First of all, you seem to have based your reasoning upon the experimental version of the specification, which I boldly call “legacy”, also known as UAVCAN v0. The first stable release which is termed UAVCAN v1.0 differs somewhat from v0; you should familiarize yourself with it here: https://new.uavcan.org/ (if you have strong feelings about the new logo, please head this way: PR preparations for the upcoming UAVCAN v1.0 release: new website, new logo). Important differences between v1 and v0 are that there are no more “data type identifiers”, and that there is native support for data type versioning. A brief but comprehensive recap of the differences is available here, although you may have already read that: Stockholm Summit recap
Second of all, UAVCAN is intentionally designed to be very stateless and robust. Specifically this:
<…> negotiate, establish a connection and subscribe to things <…>
…is not about UAVCAN. The only kinds of dynamic negotiation are the plug-and-play node allocation feature (which is optional and is actually somewhat discouraged by the specification!) and automatic configuration of the physical layer (auto bit rate detection, which is also optional). A typical UAVCAN node is ready to work immediately once powered on, which is emphasized in the spec:
5.2.1 Node initialization
UAVCAN does not require that nodes undergo any specific initialization upon connection to the bus — a node is free to begin functioning immediately once it is powered up.

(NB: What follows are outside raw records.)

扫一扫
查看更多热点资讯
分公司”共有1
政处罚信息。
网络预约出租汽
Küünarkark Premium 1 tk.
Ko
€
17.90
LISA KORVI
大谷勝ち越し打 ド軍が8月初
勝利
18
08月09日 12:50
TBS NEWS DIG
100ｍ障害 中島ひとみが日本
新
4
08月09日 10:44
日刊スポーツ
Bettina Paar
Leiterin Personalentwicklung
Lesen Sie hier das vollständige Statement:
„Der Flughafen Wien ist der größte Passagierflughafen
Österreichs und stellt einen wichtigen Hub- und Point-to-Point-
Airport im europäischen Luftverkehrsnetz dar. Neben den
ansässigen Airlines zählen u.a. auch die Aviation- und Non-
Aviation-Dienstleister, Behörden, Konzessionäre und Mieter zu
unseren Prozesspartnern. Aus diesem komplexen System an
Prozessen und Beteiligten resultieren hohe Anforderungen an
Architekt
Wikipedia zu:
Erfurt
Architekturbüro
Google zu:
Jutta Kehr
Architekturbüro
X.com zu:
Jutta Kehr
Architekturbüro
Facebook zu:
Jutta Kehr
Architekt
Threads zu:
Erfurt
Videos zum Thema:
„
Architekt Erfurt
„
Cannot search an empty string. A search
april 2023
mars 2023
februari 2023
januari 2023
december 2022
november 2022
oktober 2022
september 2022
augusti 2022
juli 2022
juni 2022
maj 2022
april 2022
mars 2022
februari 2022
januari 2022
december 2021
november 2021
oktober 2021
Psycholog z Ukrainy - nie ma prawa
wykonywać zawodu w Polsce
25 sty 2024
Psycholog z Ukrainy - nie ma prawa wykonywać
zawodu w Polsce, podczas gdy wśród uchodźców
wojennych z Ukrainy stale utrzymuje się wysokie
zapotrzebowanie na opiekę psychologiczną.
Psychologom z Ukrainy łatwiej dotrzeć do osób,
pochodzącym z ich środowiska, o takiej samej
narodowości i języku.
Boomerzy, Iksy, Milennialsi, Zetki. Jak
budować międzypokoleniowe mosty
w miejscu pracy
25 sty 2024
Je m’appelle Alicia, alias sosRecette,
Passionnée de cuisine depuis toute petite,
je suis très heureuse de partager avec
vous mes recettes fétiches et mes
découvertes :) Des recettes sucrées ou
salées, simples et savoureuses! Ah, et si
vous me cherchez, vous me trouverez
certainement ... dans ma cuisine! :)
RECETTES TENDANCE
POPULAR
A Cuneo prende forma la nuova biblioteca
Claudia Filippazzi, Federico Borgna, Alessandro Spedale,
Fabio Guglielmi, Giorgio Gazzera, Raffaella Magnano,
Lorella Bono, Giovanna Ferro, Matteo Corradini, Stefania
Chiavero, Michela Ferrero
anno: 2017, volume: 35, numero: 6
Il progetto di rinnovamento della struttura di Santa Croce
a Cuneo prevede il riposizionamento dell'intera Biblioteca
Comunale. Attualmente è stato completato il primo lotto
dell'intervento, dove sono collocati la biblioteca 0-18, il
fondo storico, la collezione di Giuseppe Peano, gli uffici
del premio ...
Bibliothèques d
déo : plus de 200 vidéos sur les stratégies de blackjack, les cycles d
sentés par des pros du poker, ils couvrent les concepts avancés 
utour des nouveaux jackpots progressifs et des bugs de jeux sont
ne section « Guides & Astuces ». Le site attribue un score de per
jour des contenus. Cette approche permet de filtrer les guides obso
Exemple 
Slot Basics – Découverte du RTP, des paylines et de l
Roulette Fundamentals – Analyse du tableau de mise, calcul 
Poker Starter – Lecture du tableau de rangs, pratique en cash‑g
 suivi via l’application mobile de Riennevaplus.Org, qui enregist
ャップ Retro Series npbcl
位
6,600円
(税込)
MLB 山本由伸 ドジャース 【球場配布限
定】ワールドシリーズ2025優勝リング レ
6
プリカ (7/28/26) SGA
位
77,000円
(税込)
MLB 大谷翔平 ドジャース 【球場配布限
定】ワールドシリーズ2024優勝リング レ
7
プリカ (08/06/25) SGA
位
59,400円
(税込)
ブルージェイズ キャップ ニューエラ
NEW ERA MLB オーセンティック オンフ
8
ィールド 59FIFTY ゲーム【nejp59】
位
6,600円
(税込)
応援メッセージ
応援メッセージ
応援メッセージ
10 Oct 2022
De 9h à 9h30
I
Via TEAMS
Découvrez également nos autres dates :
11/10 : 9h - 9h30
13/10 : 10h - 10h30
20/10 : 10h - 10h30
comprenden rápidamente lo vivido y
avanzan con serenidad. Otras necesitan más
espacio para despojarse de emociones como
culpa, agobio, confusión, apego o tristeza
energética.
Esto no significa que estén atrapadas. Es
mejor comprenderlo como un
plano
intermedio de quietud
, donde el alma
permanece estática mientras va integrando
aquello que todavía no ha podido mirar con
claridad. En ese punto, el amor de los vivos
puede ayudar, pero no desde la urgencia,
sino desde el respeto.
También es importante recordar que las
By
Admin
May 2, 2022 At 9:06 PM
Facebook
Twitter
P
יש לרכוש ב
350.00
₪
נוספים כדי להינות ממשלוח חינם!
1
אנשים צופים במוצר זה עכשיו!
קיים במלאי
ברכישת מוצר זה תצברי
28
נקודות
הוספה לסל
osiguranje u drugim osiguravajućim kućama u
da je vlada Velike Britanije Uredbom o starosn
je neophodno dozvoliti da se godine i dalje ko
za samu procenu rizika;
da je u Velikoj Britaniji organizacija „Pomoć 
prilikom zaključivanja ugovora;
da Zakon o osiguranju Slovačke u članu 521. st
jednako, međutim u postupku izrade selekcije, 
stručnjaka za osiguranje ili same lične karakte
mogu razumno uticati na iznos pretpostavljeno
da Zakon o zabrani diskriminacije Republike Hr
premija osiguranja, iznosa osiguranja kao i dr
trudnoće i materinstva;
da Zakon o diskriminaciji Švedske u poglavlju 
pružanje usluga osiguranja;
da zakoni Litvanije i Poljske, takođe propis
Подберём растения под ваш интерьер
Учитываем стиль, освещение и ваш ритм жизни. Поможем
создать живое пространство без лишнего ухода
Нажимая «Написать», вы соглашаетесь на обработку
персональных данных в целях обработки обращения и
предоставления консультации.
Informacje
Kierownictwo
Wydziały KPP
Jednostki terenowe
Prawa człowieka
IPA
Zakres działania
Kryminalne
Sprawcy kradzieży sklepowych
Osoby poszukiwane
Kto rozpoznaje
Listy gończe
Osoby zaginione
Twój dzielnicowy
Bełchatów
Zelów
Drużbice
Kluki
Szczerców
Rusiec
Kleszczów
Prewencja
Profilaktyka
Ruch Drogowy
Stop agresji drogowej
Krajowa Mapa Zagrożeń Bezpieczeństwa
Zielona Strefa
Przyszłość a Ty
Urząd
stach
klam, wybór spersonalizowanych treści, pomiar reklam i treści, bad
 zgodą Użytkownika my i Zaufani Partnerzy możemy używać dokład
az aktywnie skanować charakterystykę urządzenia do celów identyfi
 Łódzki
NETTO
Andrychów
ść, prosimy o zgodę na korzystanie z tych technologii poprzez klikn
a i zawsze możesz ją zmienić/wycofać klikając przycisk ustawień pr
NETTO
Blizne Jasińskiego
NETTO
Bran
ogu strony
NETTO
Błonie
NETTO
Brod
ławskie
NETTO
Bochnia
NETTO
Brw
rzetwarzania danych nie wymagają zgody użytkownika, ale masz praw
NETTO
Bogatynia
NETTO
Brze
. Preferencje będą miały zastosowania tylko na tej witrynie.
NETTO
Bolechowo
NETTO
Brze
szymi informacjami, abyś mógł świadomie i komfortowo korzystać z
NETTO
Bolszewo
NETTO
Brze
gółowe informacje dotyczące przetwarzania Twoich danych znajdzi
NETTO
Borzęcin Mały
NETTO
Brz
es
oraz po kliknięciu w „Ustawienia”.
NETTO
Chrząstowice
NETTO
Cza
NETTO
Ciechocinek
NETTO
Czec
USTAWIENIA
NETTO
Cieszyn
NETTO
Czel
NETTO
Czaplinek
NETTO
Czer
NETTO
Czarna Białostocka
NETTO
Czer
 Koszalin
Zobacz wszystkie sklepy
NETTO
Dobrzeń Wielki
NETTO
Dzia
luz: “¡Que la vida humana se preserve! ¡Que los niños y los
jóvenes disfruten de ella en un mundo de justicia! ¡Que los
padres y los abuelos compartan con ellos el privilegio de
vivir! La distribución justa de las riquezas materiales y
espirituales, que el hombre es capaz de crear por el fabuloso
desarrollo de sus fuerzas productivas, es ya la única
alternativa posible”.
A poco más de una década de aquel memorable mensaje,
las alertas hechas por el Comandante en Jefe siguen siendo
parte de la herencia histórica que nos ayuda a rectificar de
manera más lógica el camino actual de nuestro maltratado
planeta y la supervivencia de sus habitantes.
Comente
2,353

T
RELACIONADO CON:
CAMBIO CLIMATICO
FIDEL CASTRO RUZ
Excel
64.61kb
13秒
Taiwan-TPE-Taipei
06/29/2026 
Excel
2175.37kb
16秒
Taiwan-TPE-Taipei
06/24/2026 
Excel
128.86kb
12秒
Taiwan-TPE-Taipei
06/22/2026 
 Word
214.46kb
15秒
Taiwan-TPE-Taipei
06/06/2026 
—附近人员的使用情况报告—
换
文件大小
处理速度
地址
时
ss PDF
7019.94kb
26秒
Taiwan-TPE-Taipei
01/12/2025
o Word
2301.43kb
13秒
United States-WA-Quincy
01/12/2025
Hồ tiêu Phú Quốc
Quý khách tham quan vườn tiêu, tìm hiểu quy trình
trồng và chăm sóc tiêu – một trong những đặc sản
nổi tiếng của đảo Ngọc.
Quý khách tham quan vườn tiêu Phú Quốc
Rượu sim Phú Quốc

This is important for UAVCAN because high-reliability applications are among its primary use cases.
Other than above, we seem to be on the same page. It might be an interesting exercise to come up with a working PoC of a declarative node generator as you described, where one defines a high-level node logic using DSDL types and some interface definition schema (not necessarily DSDL-based). Further development of this idea is highly welcome.